WORK INSTRUCTIONS -
Please output exactly the part of the records below that opens with the line containing "Fľaša je vyrobená z ekologického matriálu" and closes with the line containing "u nás vítaní.", both lines included, and nothing else.

SOURCE DATA below:

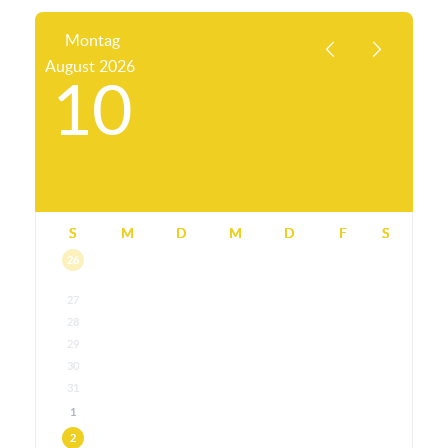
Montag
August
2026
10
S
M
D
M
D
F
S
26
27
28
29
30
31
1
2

End of SOURCE DATA.
SOURCE DATA below:

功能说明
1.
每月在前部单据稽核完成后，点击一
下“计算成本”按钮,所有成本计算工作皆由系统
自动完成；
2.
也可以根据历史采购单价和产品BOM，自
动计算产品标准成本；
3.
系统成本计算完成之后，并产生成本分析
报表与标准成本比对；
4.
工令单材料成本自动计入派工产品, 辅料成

End of SOURCE DATA.
SOURCE DATA below:

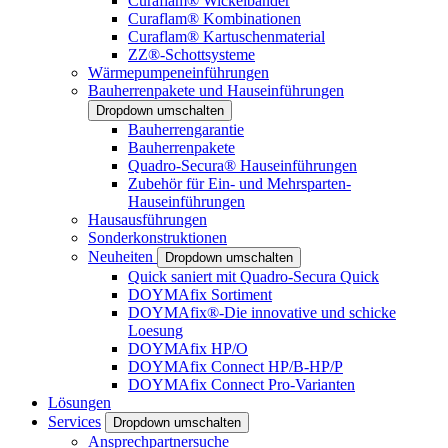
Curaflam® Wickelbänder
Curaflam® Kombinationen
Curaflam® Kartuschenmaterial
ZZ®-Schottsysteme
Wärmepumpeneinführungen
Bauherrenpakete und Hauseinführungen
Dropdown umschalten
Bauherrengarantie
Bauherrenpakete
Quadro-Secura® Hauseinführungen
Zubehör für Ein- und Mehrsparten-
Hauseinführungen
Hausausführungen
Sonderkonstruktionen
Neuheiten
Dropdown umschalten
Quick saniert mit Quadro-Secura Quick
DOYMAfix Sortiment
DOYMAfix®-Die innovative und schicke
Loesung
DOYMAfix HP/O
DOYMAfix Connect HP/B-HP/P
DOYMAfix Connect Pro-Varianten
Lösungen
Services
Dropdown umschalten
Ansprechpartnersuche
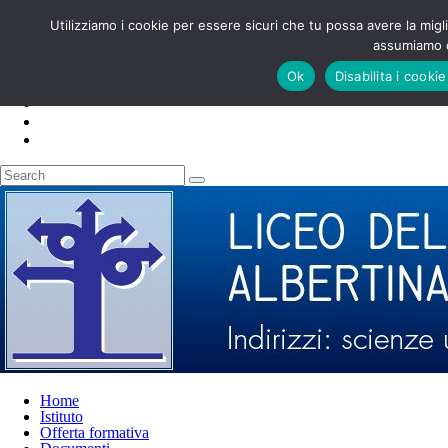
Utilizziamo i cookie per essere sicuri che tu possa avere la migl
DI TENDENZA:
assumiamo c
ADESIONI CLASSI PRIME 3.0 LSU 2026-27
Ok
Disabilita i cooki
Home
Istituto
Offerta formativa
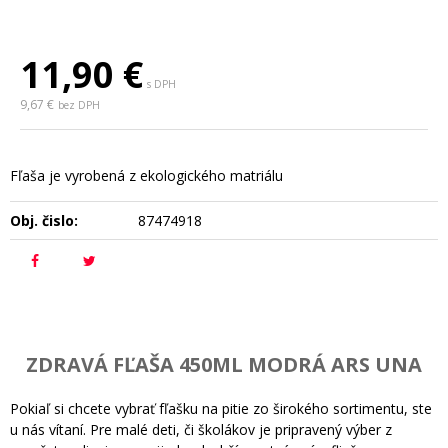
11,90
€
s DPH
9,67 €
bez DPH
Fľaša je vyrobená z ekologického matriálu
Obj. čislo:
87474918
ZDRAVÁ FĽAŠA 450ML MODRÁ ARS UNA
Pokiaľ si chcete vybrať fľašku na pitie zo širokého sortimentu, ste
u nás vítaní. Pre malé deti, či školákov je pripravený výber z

End of SOURCE DATA.

EXERCISE SOLUTION -
Fľaša je vyrobená z ekologického matriálu
Obj. čislo:
87474918
ZDRAVÁ FĽAŠA 450ML MODRÁ ARS UNA
Pokiaľ si chcete vybrať fľašku na pitie zo širokého sortimentu, ste
u nás vítaní. Pre malé deti, či školákov je pripravený výber z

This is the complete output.